Jansons left Oslo in 2002 after arguments with city authorities over the hall's poor acoustics; conversely he was holding on to his Munich post to see the orchestra through to the completion of a new hall in 2024. Another of the top league, the Royal Concertgebouw Orchestra, posed no problems with either venue or players; he carried on the Mahler tradition with deeper and darker sounds than those favoured by his predecessor, Riccardo Chailly. Personally I found the Mahler symphonies I heard him conduct live fall a little short in volcanic intensity; though he could certainly convey brilliant joy in the pell-mell celebrations of the Seventh's sun-drenched finale.

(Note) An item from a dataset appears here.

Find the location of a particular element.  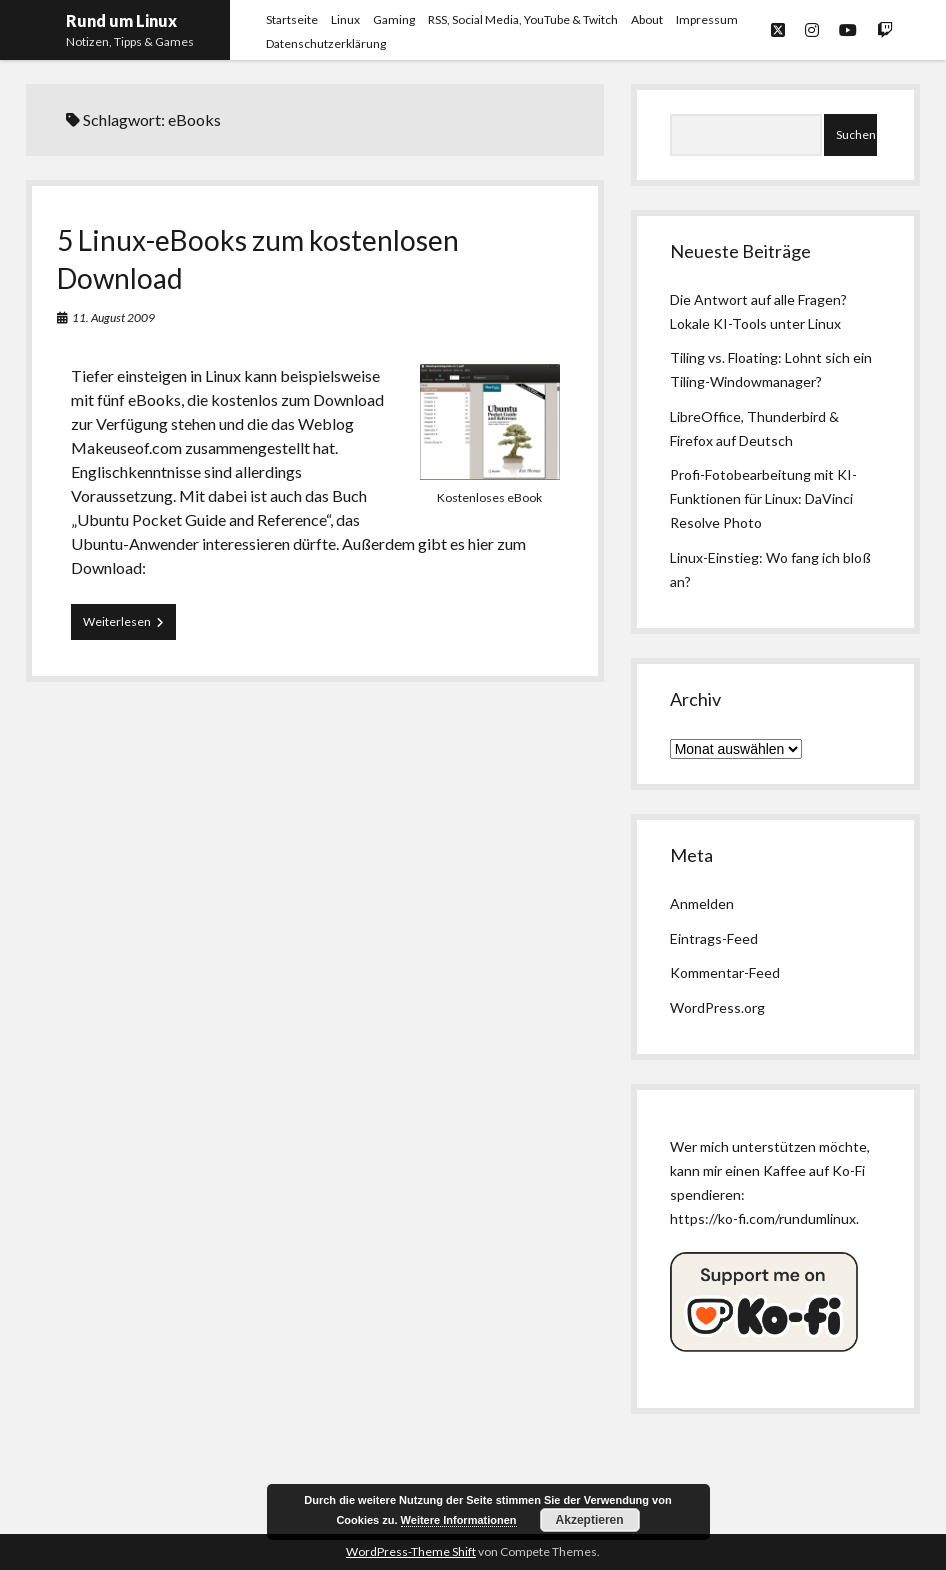 Linux is located at coordinates (345, 19).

The same was true of his Tchaikovsky "Pathetique" - a dazzling march-scherzo, for which he would always allow applause at the end, followed by a less than lacerating lament-finale, at least at the Proms. Unquestionably, though, he did find his own way with Rachmaninov's orchestral works, and the Symphonic Dances recorded at the time of our meeting in 199 remain among the best, both spring-heeled and well-earthed where necessary.

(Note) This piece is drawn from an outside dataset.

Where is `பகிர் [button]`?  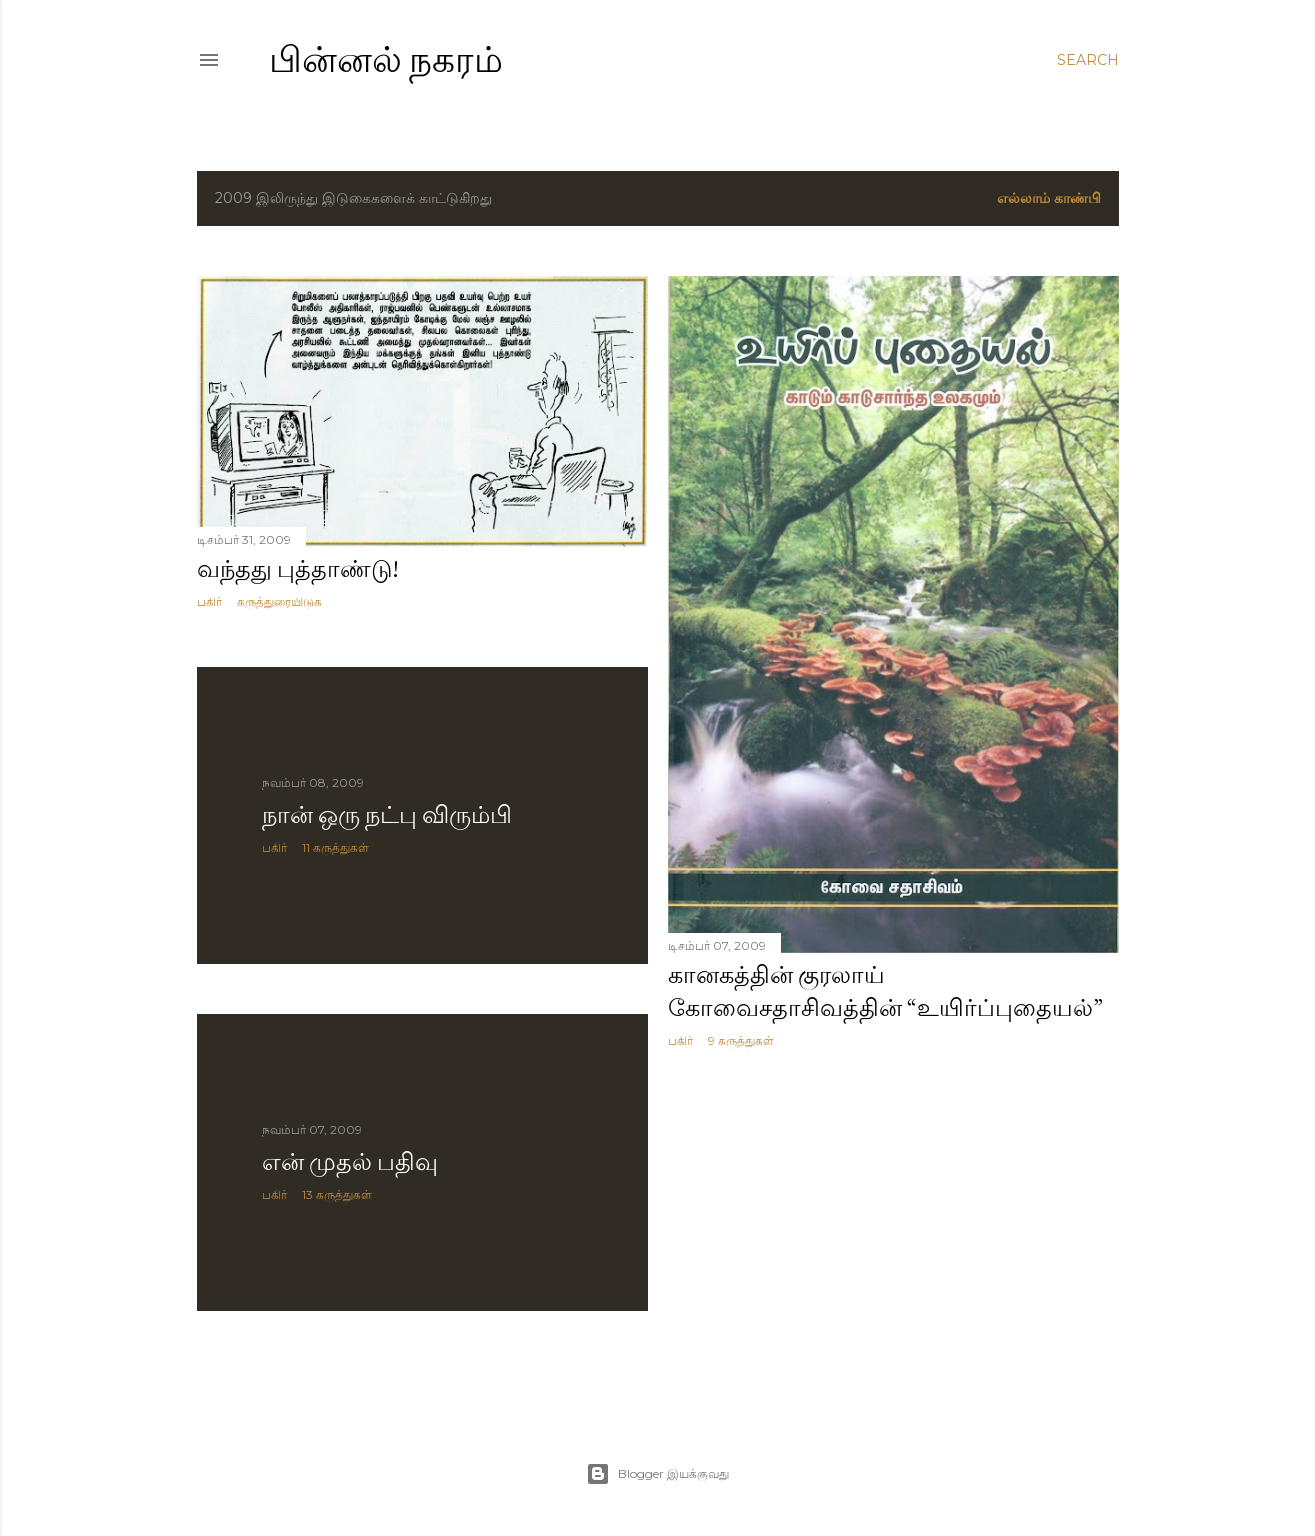 பகிர் [button] is located at coordinates (209, 601).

As a former Soviet citizen, Jansons had a good long-term relationship with what was the Leningrad Philharmonic when he first took up a post there in 1985; their recording together of Shostakovich's ostensible hymn to the city's suffering and resilience, the Seventh Symphony, was an early triumph. He also brought a lighter, brighter, faster approach to the Fifth, a difficult work to justify at heavier tempi. The concert hall was his realm but he made two remarkable ventures into the Amsterdam opera house with his Concertgebouw, proving a superb man of the theatre in Shostakovich's Lady Macbeth of Msensk and Tchaikovsky's Queen of Spades. The sound recording is perhaps preferable to the DVD of Stefan Herheim's composer-centric production, but three clips from that give a good idea of the mastery.

The heart condition which had once felled Jansons on the podium - unlike his father, he survived the experience - seemed under control until his death on 30 November, which took friends by surprise. He's gone too soon, especially given the celebrated longevity of conducting careers, but his world is in good hands: Yannick Nézet-Séguin, who took over his Proms concerts with the Bavarian Radio Symphony Orchestra this summer, is as fine an interpreter as Andris Nelsons, the fellow-Latvian who was his only pupil. And we have the legacy to listen to and watch.